Think you don’t have any experience keeping company books? Think again. In many senses, you are the Chief Financial Officer of your own household. If an investor were to take a look at your finances, what would they find? Would you have a budget history of your income and expenses? Do you have an emergency fund to cover unexpected costs? Are you saving for the future, in terms of your children’s college funds and your personal retirement savings?
You might not need to answer to anyone publicly about your finances, but knowing the numbers on your own household is vital.
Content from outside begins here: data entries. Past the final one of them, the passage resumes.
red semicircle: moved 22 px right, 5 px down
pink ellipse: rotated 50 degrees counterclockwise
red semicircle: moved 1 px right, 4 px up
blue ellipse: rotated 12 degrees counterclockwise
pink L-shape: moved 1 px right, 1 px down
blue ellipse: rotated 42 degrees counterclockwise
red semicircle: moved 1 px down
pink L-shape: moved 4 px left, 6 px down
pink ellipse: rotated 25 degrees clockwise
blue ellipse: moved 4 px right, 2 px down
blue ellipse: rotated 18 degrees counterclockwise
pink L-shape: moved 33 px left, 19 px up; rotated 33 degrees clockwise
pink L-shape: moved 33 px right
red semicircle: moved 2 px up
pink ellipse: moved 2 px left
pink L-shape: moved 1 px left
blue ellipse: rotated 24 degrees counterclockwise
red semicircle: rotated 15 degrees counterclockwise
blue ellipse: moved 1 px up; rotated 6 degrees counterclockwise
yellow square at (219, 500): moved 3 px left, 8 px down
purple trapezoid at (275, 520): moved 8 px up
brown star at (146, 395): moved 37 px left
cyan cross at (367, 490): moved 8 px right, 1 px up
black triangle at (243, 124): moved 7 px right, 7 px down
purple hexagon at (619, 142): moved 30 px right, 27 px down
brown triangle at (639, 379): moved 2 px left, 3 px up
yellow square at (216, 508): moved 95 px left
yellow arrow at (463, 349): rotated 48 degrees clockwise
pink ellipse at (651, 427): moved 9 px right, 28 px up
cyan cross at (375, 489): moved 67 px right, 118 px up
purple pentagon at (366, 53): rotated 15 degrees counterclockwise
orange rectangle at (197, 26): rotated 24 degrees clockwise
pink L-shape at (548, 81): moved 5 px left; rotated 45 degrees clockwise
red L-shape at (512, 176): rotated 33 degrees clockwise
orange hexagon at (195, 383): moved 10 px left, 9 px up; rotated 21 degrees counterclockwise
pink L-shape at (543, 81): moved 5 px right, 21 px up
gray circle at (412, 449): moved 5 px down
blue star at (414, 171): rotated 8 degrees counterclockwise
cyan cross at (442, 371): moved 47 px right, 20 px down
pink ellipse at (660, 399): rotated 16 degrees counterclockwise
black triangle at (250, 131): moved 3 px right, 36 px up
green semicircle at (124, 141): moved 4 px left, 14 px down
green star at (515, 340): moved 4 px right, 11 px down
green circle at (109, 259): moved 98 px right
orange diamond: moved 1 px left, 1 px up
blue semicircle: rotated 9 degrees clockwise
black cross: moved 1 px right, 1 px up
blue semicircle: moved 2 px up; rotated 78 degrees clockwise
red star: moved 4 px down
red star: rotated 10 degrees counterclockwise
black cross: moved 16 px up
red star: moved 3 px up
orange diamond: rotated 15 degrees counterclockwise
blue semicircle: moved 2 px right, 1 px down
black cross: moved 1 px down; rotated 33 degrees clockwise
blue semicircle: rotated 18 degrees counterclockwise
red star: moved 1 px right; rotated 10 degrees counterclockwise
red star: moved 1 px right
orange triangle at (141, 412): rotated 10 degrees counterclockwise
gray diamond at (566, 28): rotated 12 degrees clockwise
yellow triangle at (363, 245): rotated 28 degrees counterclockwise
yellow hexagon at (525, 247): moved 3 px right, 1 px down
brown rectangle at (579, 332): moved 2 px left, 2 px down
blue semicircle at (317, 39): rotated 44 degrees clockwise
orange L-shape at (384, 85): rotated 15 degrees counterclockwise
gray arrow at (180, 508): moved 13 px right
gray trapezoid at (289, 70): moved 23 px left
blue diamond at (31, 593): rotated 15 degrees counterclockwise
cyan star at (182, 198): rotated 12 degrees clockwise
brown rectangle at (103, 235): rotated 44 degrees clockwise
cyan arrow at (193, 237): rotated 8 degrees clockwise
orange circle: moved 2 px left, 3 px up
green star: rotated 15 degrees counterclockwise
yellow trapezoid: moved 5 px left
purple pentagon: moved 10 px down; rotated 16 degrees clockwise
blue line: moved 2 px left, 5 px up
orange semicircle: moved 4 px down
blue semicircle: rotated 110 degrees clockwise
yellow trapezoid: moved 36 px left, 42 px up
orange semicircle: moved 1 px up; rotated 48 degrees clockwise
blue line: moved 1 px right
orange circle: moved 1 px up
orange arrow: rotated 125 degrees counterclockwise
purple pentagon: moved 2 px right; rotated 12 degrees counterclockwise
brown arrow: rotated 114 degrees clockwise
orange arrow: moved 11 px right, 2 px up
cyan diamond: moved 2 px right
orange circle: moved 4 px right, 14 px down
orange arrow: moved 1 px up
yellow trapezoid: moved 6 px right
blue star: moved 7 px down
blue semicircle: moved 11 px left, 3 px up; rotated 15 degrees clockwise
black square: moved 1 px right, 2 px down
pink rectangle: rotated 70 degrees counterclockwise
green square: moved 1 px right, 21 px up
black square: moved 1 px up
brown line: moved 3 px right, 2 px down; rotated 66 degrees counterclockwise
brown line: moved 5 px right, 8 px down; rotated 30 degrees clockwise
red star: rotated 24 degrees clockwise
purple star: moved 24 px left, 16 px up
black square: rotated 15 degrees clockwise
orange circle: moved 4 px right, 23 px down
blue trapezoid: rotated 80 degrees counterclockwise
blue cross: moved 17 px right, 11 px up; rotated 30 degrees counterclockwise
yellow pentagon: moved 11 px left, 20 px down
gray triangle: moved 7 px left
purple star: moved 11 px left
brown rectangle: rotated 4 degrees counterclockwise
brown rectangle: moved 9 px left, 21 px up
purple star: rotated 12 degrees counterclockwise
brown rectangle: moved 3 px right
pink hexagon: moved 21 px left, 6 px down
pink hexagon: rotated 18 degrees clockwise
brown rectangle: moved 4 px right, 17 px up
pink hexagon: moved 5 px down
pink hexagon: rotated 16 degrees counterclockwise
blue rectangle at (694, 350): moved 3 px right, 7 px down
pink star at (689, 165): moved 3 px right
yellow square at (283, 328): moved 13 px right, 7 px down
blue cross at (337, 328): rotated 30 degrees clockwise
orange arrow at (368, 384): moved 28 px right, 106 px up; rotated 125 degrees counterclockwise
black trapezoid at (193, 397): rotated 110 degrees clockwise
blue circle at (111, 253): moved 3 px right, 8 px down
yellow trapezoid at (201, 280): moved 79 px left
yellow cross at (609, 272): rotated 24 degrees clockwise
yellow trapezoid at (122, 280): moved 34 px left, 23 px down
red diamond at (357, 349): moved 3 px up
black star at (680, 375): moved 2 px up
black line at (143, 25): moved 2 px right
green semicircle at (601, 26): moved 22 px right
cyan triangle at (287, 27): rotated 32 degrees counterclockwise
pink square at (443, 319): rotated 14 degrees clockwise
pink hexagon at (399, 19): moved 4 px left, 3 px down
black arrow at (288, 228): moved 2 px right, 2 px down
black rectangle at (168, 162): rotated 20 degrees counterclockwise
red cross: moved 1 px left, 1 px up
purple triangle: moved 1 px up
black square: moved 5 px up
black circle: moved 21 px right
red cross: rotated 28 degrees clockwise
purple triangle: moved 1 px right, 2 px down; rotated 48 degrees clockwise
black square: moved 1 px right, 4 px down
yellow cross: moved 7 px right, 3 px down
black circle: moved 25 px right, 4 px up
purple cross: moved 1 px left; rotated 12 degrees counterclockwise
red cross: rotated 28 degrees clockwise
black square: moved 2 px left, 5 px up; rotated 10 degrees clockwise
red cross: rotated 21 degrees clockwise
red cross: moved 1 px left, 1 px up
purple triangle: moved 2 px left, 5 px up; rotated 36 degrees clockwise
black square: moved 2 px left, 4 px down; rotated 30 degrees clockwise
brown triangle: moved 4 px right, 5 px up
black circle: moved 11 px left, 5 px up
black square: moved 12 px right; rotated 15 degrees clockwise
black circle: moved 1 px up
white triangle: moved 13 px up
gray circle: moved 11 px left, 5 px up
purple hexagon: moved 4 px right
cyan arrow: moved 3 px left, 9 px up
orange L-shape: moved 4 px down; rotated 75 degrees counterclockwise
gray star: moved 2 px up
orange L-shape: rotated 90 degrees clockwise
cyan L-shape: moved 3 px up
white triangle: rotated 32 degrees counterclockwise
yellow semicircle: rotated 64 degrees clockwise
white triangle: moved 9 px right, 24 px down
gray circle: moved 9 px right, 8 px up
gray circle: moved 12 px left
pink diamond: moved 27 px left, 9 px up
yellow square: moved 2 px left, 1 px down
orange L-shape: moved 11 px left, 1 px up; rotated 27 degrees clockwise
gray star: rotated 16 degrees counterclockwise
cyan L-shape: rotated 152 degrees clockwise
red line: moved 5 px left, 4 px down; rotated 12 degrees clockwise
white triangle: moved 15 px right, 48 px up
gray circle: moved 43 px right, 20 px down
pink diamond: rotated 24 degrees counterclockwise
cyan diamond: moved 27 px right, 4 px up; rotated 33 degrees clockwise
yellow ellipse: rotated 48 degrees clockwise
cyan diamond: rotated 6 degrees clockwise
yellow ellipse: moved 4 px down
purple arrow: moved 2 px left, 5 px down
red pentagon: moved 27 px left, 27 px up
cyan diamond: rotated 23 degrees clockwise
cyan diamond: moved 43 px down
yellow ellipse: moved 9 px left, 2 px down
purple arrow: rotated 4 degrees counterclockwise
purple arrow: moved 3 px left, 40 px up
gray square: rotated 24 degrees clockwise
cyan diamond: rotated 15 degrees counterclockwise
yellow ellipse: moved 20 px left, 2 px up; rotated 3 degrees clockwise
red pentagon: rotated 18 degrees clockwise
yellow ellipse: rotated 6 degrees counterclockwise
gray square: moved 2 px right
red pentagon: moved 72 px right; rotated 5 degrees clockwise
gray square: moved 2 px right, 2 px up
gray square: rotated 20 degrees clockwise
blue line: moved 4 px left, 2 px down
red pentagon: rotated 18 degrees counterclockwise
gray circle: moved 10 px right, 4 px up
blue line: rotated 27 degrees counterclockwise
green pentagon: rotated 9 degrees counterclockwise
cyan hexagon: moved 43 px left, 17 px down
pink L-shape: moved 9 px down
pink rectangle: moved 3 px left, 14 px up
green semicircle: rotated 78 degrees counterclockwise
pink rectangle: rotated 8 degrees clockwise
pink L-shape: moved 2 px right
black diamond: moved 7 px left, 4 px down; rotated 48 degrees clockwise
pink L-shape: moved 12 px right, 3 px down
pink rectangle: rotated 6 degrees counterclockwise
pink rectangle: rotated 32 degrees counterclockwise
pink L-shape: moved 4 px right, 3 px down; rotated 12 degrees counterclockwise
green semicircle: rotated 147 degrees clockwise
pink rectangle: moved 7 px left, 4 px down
Otherwise, you’re less likely to attain the financial goals and success you’re aiming for.
4. Separate your feelings from your finances
This can be one of the toughest lessons of all, especially if you like to help other people. But when it comes to your finances, you sometimes need to show tough love. In the debut episode of Season 8 on Shark Tank, an entrepreneurial duo fail to receive a deal on their budding company, Spoonful of Comfort. The CEO and founder, Marti Wymer, got the idea for the company when her own mother was diagnosed with cancer. The company ships fresh, homemade chicken soup and other meal items to a recipient who might be too far away to visit in person.
Wymer’s story was touching, and the soup she served to the Sharks was delicious, but none of the investors ended up offering her a deal. Most believed the company wouldn’t have the staying power for long-term survival, and wouldn’t risk their money on a business deal they didn’t believe in.
Though you might be tempted to part with your own money for a loan to family or friends, tough love can sometimes be just as necessary. Studies show that personal loans to people you know often go unpaid — even if you set up repayment terms ahead of time. It can be tough to separate your connections from your wallet, but if you’re not in a sound financial position yourself, you might want to rethink it altogether. You can give the money as a gift if you’re feeling generous, or instead offer to help the person with budgeting tips or other things that can help them get back on their feet.
5. Always look for ways to grow your money
After some hard work and careful saving, you might be in a comfortable financial position. However, that doesn’t mean you should squirrel all your money away in a savings account and never touch it again. It takes money to make money, as they say, and now you have that chance.
The Sharks aren’t just on the show to altruistically help others achieve their dreams. That can be part of it, sure, but they’re also in it to continue growing their own wealth. Diversifying your investments is a great way to ensure that you have several revenue streams coming in, each helping to grow your net worth. Mark Cuban made his wealth by founding companies like MicroSolutions and HDNet, but also became the owner of the NBA’s Dallas Mavericks, diversifying his income. He’s also invested in various film companies, streaming services, and other startups along the way, giving him several ways to build his wealth. If one investment underperforms, he has several more to cover his losses and still earn him a profit.
Even if you only have a little bit of money set aside after emergency savings and your retirement funds, you can begin to do the same thing. It might look like putting a small amount of money into investment funds in the stock market, or finally start that IRA you’ve been thinking about. If you have a little more money, it could include purchasing a rental property, earning money through renters and selling it later on — ideally for a hefty profit. You might even have the chance to buy into business ideas of colleagues or friends — provided their idea is sound — or start a side business of your own. Whatever the opportunity, it pays to keep your eyes open for new ways to invest your money, instead of it losing value in a savings account somewhere.